Participation from carmakers was plentiful, featuring iconic race cars from Audi, Lancia and Peugeot, as well as more obscure entries from Citroën, MG and Toyota. Were it not for Group B’s poorly timed string of fatal accidents and the category’s subsequent cancellation, these cars would’ve been joined by Soviet marque Lada, which made a serious effort to race on the international stage with a prototype called the Samara EVA.

This story starts in 1984, in Estonia’s motorsport mecca of Tallinn, where according to Rally Group B Shrine, workers at a truck factory repurposed a side room for the secret development of a race car. Codenamed the “Lada Turbo” according to some sources, this car was a silhouette racer modeled after the Lada Samara (or VAZ-2108). It borrowed only its doors, headlights, and windshield from the production car. 
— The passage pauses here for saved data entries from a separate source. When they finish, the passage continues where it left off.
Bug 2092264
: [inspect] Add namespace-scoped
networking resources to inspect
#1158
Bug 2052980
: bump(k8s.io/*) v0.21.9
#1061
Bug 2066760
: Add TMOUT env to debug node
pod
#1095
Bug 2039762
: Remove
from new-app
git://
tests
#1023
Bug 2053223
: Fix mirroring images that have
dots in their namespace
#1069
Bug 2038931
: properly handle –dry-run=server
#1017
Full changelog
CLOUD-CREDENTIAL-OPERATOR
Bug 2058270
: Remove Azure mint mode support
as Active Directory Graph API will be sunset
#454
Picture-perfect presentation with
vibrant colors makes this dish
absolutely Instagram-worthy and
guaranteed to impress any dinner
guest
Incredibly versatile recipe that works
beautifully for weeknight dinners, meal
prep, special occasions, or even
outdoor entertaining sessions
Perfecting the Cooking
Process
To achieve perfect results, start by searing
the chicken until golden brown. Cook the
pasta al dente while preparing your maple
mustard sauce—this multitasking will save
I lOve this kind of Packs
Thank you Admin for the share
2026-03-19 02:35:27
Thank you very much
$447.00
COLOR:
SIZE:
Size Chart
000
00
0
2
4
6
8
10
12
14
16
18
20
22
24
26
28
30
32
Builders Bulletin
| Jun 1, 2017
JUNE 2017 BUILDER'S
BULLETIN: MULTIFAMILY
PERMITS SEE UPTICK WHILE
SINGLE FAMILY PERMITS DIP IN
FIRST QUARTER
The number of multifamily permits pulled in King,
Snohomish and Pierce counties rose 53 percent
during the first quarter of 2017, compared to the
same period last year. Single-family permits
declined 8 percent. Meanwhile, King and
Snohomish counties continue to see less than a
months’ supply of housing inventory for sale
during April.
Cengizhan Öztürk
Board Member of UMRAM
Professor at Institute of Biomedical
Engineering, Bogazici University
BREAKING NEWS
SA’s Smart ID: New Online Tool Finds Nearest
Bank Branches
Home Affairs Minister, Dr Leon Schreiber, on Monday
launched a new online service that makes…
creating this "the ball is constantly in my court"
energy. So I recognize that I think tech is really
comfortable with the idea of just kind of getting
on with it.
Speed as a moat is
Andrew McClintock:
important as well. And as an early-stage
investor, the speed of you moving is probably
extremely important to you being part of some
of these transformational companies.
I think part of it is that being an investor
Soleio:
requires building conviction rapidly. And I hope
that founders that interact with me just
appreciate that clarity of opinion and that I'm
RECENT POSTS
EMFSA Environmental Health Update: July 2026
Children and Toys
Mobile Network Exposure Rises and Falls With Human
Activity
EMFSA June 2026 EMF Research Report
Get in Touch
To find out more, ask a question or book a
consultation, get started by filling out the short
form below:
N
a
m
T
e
Beneath its fiberglass skin lay a skeletal, but stiff tubular chassis, which combined with its lightweight body to keep weight down to somewhere around 2,100 pounds, per World Rally World. Unlike the front-wheel-drive road car, the Lada Turbo was rear-drive, with an engine mounted midship to improve its weight distribution. 

Its engine was a heavily modified version of the VAZ-2106’s 1.6-liter four-cylinder that was bored out almost 300cc to reach just shy of 1.9 liters, per Superrally. The engine featured a twin-cam 16-valve head, as opposed to the stock, eight-valve single-cam design.
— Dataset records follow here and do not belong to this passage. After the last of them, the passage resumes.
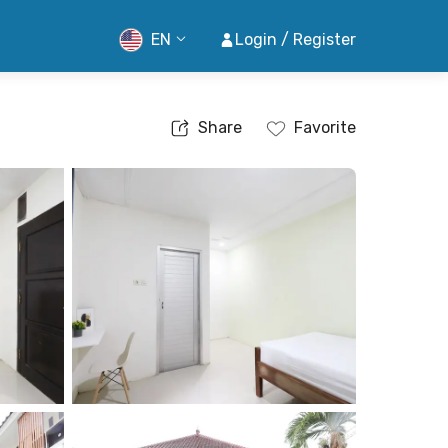
EN
Login / Register
Share
Favorite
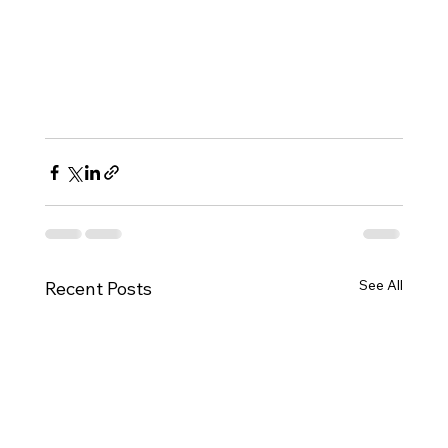
See All
Recent Posts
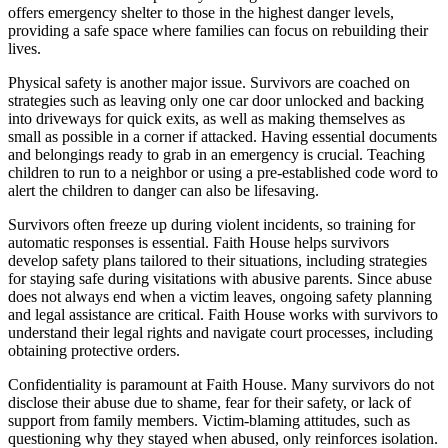
offers emergency shelter to those in the highest danger levels,
providing a safe space where families can focus on rebuilding their
lives.
Physical safety is another major issue. Survivors are coached on
strategies such as leaving only one car door unlocked and backing
into driveways for quick exits, as well as making themselves as
small as possible in a corner if attacked. Having essential documents
and belongings ready to grab in an emergency is crucial. Teaching
children to run to a neighbor or using a pre-established code word to
alert the children to danger can also be lifesaving.
Survivors often freeze up during violent incidents, so training for
automatic responses is essential. Faith House helps survivors
develop safety plans tailored to their situations, including strategies
for staying safe during visitations with abusive parents. Since abuse
does not always end when a victim leaves, ongoing safety planning
and legal assistance are critical. Faith House works with survivors to
understand their legal rights and navigate court processes, including
obtaining protective orders.
Confidentiality is paramount at Faith House. Many survivors do not
disclose their abuse due to shame, fear for their safety, or lack of
support from family members. Victim-blaming attitudes, such as
questioning why they stayed when abused, only reinforces isolation.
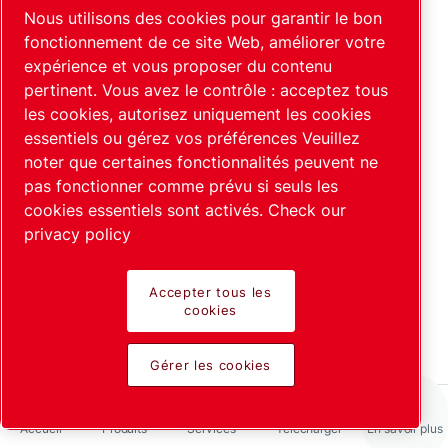
Pourquoi l'hélium est-il utilisé
Nous utilisons des cookies pour garantir le bon
comme gaz traceur dans les
fonctionnement de ce site Web, améliorer votre
expérience et vous proposer du contenu
détecteurs de fuite ?
pertinent. Vous avez le contrôle : acceptez tous
En savoir plus
les cookies, autorisez uniquement les cookies
essentiels ou gérez vos préférences Veuillez
noter que certaines fonctionnalités peuvent ne
pas fonctionner comme prévu si seuls les
cookies essentiels sont activés.
Check our
privacy policy
Accepter tous les
Tests intégraux et industriels
cookies
En savoir plus
Gérer les cookies
Accueil
Produits
Services
Télécharger
En savoir plus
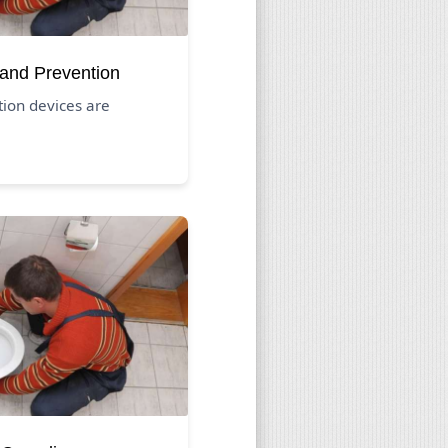
 and Prevention
ion devices are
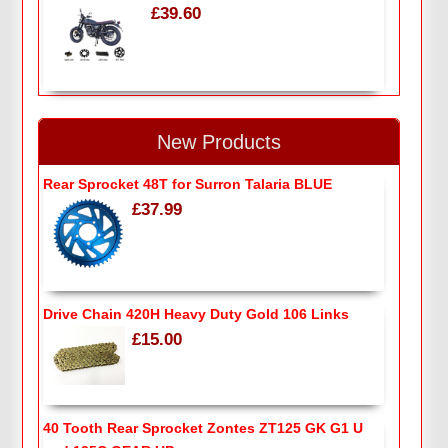
£39.60
New Products
Rear Sprocket 48T for Surron Talaria BLUE
£37.99
Drive Chain 420H Heavy Duty Gold 106 Links
£15.00
40 Tooth Rear Sprocket Zontes ZT125 GK G1 U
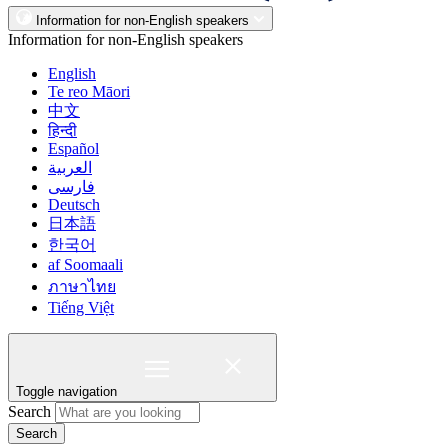
Information for non-English speakers
Information for non-English speakers
English
Te reo Māori
中文
हिन्दी
Español
العربية
فارسی
Deutsch
日本語
한국어
af Soomaali
ภาษาไทย
Tiếng Việt
Toggle navigation
Search
Search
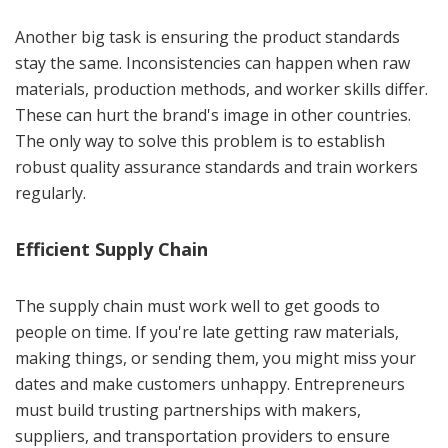
Another big task is ensuring the product standards
stay the same. Inconsistencies can happen when raw
materials, production methods, and worker skills differ.
These can hurt the brand's image in other countries.
The only way to solve this problem is to establish
robust quality assurance standards and train workers
regularly.
Efficient Supply Chain
The supply chain must work well to get goods to
people on time. If you're late getting raw materials,
making things, or sending them, you might miss your
dates and make customers unhappy. Entrepreneurs
must build trusting partnerships with makers,
suppliers, and transportation providers to ensure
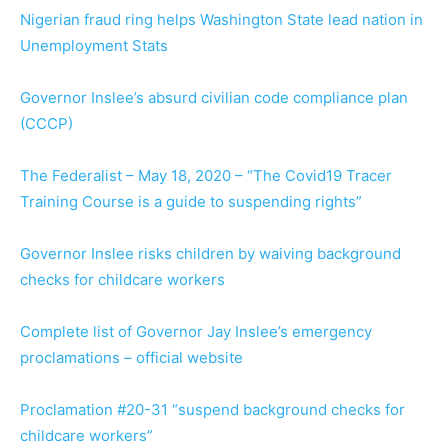
Nigerian fraud ring helps Washington State lead nation in
Unemployment Stats
Governor Inslee’s absurd civilian code compliance plan
(CCCP)
The Federalist – May 18, 2020 – “The Covid19 Tracer
Training Course is a guide to suspending rights”
Governor Inslee risks children by waiving background
checks for childcare workers
Complete list of Governor Jay Inslee’s emergency
proclamations – official website
Proclamation #20-31 “suspend background checks for
childcare workers”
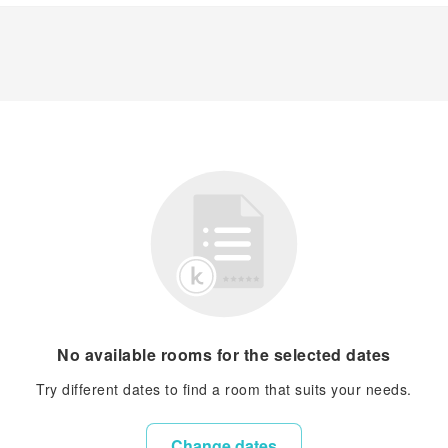
No available rooms for the selected dates
Try different dates to find a room that suits your needs.
Change dates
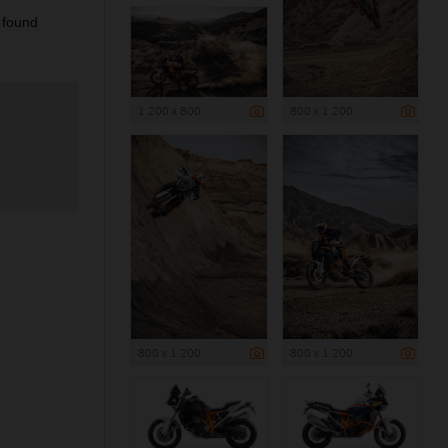
 found
1 200 x 800
800 x 1 200
800 x 1 200
800 x 1 200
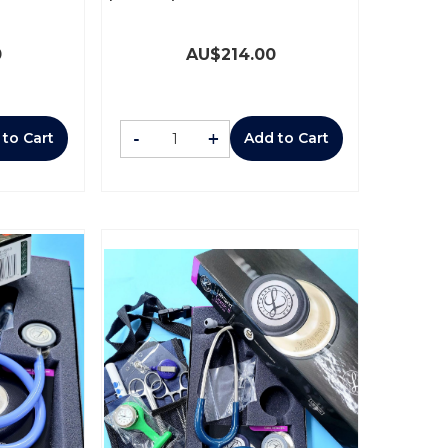
0
AU$
214.00
-
+
 to Cart
Add to Cart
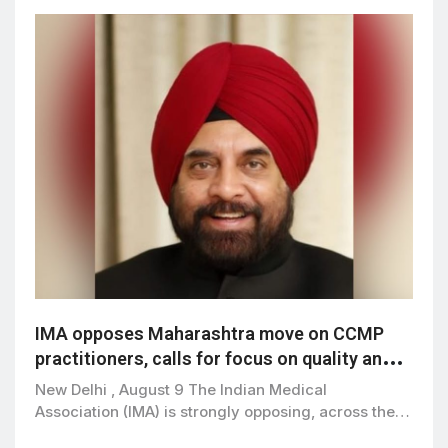
IMA opposes Maharashtra move on CCMP
practitioners, calls for focus on quality and
patient safety
New Delhi , August 9 The Indian Medical
Association (IMA) is strongly opposing, across the…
As with all successful rally cars of the era (sorry, MG Metro 6R4), it was turbocharged and intercooled, and unusually for a Soviet vehicle of the era, it featured electronic fuel injection. The Samara road car didn’t get fuel injection until 1996. Together, these resulted in an output of 300 horsepower and 282 pound-feet of torque, according to Superrally. While far from competitive in boost-crazed Group B, those stats were damn impressive for a race car built under but not sanctioned by the Soviet government.

When the project came to Soviet officials’ attention in 1986, surprisingly, the powers-that-be were pleased enough with the workers’ side project that they turned it into a government-backed motorsport program. The Lada Turbo was put under the direction of Lithuanian rally driver Stasys Brundza, who had won one ADAC rally and several domestic events in the USSR. 
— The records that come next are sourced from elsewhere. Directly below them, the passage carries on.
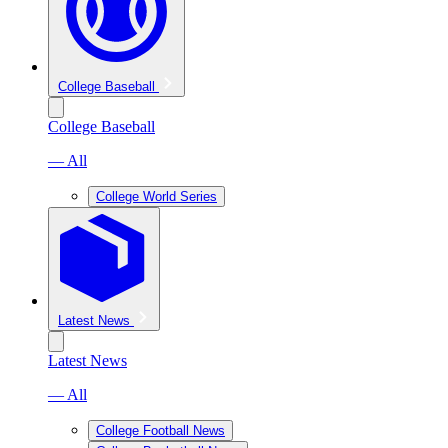
College Baseball
College Baseball
— All
College World Series
Latest News
Latest News
— All
College Football News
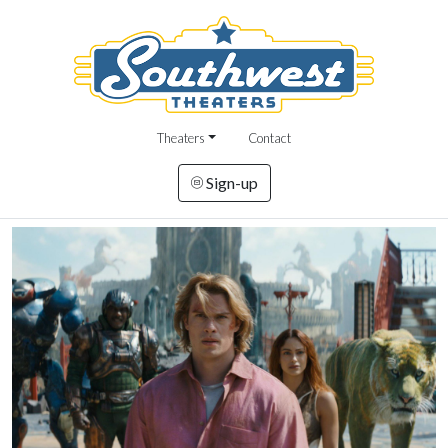
Theaters
Contact
Sign-up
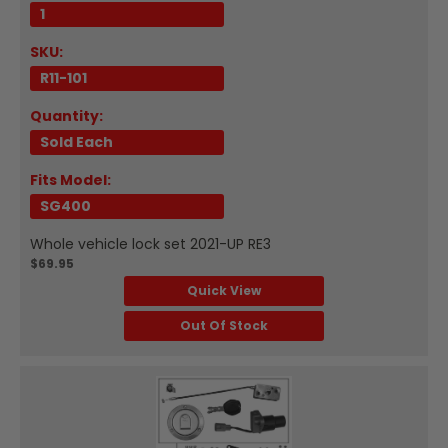
1
SKU:
R11-101
Quantity:
Sold Each
Fits Model:
SG400
Whole vehicle lock set 2021-UP RE3
$69.95
Quick View
Out Of Stock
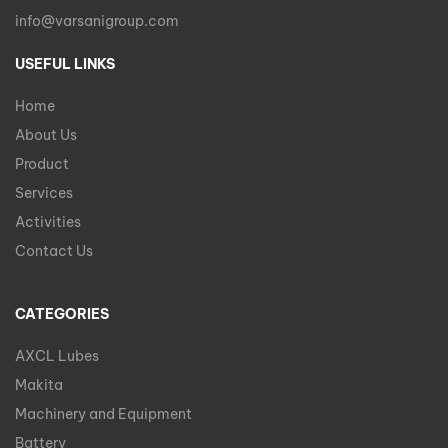
info@varsanigroup.com
USEFUL LINKS
Home
About Us
Product
Services
Activities
Contact Us
CATEGORIES
AXCL Lubes
Makita
Machinery and Equipment
Battery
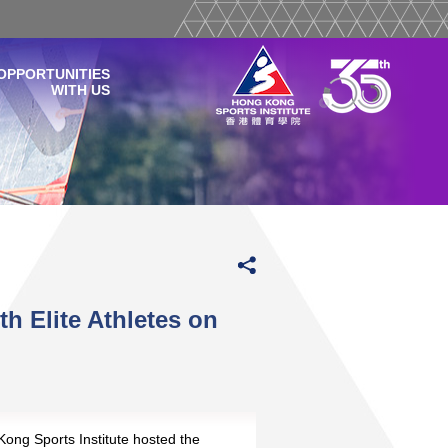
OPPORTUNITIES
WITH US
th Elite Athletes on
nd
ong Sports Institute hosted the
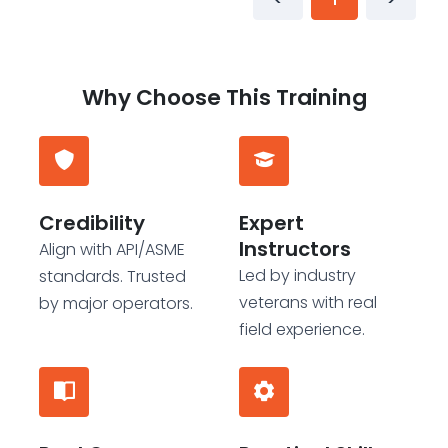
Why Choose This Training
Credibility
Expert
Instructors
Align with API/ASME
Led by industry
standards. Trusted
veterans with real
by major operators.
field experience.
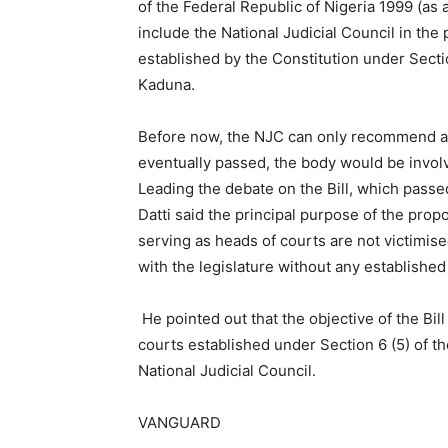
of the Federal Republic of Nigeria 1999 (as am
include the National Judicial Council in the
established by the Constitution under Sect
Kaduna.
Before now, the NJC can only recommend an er
eventually passed, the body would be involve
Leading the debate on the Bill, which passe
Datti said the principal purpose of the prop
serving as heads of courts are not victimise
with the legislature without any established 
He pointed out that the objective of the Bil
courts established under Section 6 (5) of t
National Judicial Council.
VANGUARD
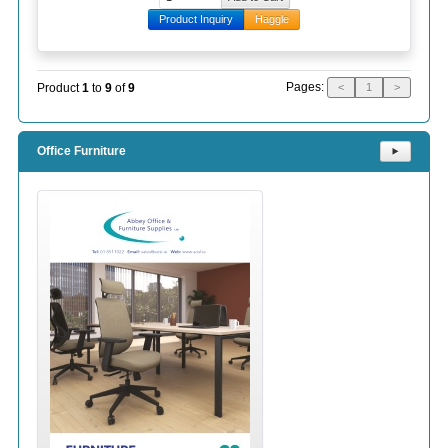
Product Inquiry
Haggle
Pages:
Product
1
to
9
of
9
<
1
>
Office Furniture
⯈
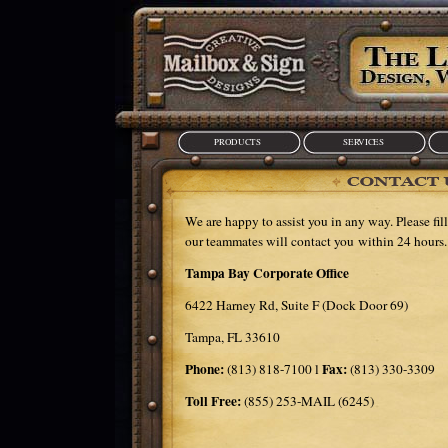
PRODUCTS
SERVICES
We are happy to assist you in any way. Please fil
our teammates will contact you within 24 hours.
Tampa Bay Corporate Office
6422 Harney Rd, Suite F (Dock Door 69)
Tampa, FL 33610
Phone:
Fax:
(813) 818-7100 l
(813) 330-3309
Toll Free:
(855) 253-MAIL (6245)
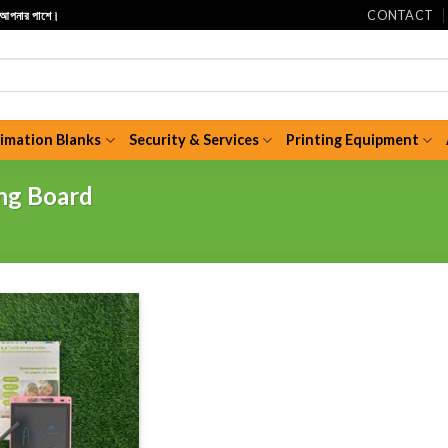
CONTACT
ি আপনার পাশে।
limation Blanks
Security & Services
Printing Equipment
ng Board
Under Brundza, the Lada Turbo program was moved to the factory in Vilnius, Lithuania, that built the Lada 2105 VFTS rally car. There, the Lada Turbo was renamed the Samara EVA, where EVA was short for “Experimental Vilnius Auto-plant.” With funds earmarked for 200 production cars—a requirement for Group B homologation—it looked like the Soviets were about to be represented in the World Rally Championship.

Shortly into the Samara EVA’s production run, with somewhere between three and 30 cars built, Group B endured a string of fatal crashes that claimed the lives of competitors and spectators alike. The WRC’s sanctioning body FISA (predecessor of the FIA) pulled the plug on Group B, leaving not only the Samara EVA with nowhere to race, but its competitiveness as a race car a mystery. Given its horsepower deficit to the winning cars of the day and lack of all-wheel drive, it’s likely the Samara EVA would have performed at best like the Lancia 037, which was obsolete before the Samara EVA even entered development.